┏━━

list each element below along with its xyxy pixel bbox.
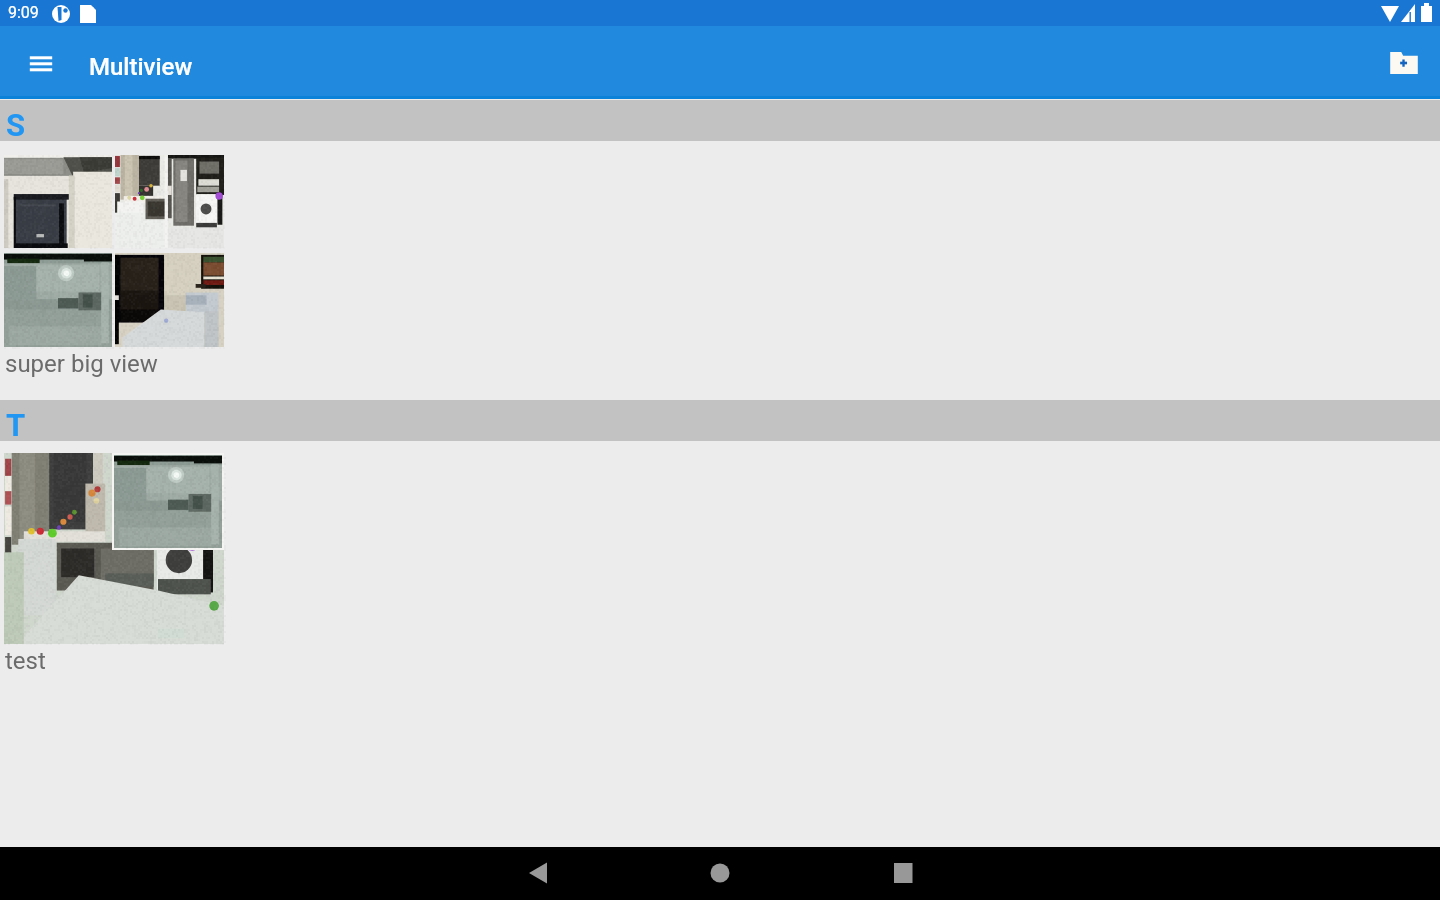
button[interactable]: S bbox=[0, 100, 1440, 141]
button[interactable]: Create new group bbox=[1380, 39, 1428, 87]
button[interactable]: Recent apps bbox=[879, 847, 927, 900]
button[interactable]: Back bbox=[514, 847, 562, 900]
staticText: super big view bbox=[5, 350, 158, 378]
staticText: T bbox=[6, 407, 26, 443]
staticText: 9:09 bbox=[8, 3, 39, 22]
staticText: test bbox=[5, 647, 46, 675]
button[interactable]: T bbox=[0, 400, 1440, 441]
button[interactable]: super big view bbox=[0, 141, 1440, 386]
staticText: S bbox=[6, 107, 26, 143]
button[interactable]: Open navigation drawer bbox=[17, 39, 65, 87]
button[interactable]: Home bbox=[696, 847, 744, 900]
button[interactable]: test bbox=[0, 441, 1440, 683]
staticText: Multiview bbox=[89, 53, 193, 81]
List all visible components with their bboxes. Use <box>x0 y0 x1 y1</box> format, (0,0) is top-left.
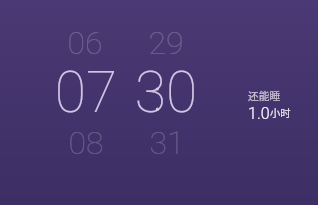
staticText: 08 <box>16 124 156 163</box>
staticText: 30 <box>96 59 236 128</box>
button[interactable]: Minute <box>159 14 237 191</box>
staticText: 1.0 <box>248 104 270 123</box>
staticText: 31 <box>97 124 237 163</box>
staticText: 还能睡 <box>248 88 281 103</box>
staticText: 29 <box>96 24 236 63</box>
button[interactable]: 还能睡 <box>242 80 302 122</box>
staticText: 07 <box>16 59 156 128</box>
staticText: 06 <box>15 24 155 63</box>
staticText: 小时 <box>270 105 291 120</box>
button[interactable]: Hour <box>78 14 156 191</box>
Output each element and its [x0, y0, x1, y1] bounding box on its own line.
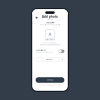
button[interactable]: Continue — [36, 77, 64, 83]
staticText: Take a selfie — [46, 22, 54, 24]
button[interactable]: Upload photo — [46, 30, 54, 38]
staticText: Save to library — [36, 49, 47, 51]
button[interactable]: Back — [35, 16, 39, 19]
button[interactable]: Save to library — [32, 48, 68, 54]
button[interactable]: Standard — [36, 57, 64, 62]
staticText: JPG or PNG, up to 5 MB — [44, 42, 56, 44]
staticText: Add photo — [42, 15, 58, 18]
staticText: You can change this later in settings — [38, 84, 62, 86]
staticText: Standard — [46, 59, 53, 60]
staticText: step 2 of 4 — [47, 19, 53, 20]
staticText: Select photo — [45, 39, 55, 41]
staticText: We use it to confirm your identity — [40, 24, 60, 26]
staticText: Keep a copy on this device — [36, 51, 54, 53]
staticText: Continue — [46, 79, 54, 81]
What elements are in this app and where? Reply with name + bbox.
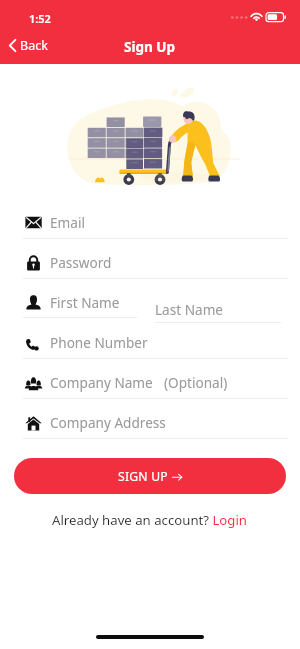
staticText: Phone Number	[50, 333, 148, 352]
button[interactable]: Back	[4, 34, 52, 57]
staticText: SIGN UP	[118, 468, 168, 485]
staticText: Back	[20, 37, 48, 54]
staticText: Already have an account? Login	[52, 511, 248, 529]
staticText: Sign Up	[124, 38, 176, 56]
staticText: Last Name	[155, 300, 224, 319]
button[interactable]: First Name	[16, 287, 120, 317]
button[interactable]: Already have an account? Login	[44, 508, 256, 532]
button[interactable]: Password	[16, 247, 112, 277]
button[interactable]: SIGN UP	[14, 458, 286, 494]
staticText: Company Name	[50, 373, 153, 392]
staticText: Password	[50, 253, 112, 272]
button[interactable]: Company Address	[16, 407, 166, 437]
button[interactable]: Email	[16, 207, 85, 237]
staticText: 1:52	[29, 11, 51, 26]
button[interactable]: Phone Number	[16, 327, 148, 357]
staticText: Company Address	[50, 413, 166, 432]
button[interactable]: Company Name	[16, 367, 228, 397]
staticText: Email	[50, 213, 85, 232]
staticText: (Optional)	[164, 373, 228, 392]
staticText: First Name	[50, 293, 120, 312]
button[interactable]: Last Name	[155, 296, 281, 322]
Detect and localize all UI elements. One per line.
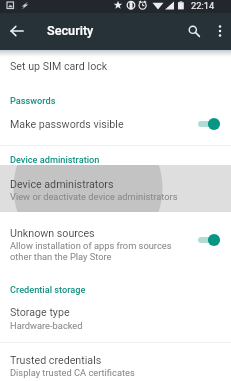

┗━━

Take from the material every line that holds "Already".

staticText: Already have an account? Login	[52, 511, 248, 529]
button[interactable]: Already have an account? Login	[44, 508, 256, 532]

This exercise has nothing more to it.